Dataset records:
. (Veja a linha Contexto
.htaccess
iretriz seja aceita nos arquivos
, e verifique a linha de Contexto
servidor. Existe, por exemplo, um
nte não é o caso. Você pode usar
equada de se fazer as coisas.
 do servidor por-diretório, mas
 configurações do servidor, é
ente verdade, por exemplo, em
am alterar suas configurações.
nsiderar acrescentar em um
==
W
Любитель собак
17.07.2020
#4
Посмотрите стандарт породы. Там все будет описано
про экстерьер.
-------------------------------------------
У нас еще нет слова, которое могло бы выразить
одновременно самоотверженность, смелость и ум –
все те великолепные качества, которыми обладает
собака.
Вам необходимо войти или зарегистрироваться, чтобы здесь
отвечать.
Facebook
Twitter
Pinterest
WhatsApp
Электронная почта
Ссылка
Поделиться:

| THE PROBLEM |
Copy out, from the records above, every line that holds the string "Contexto".

| EXERCISE RESULT |
. (Veja a linha Contexto
, e verifique a linha de Contexto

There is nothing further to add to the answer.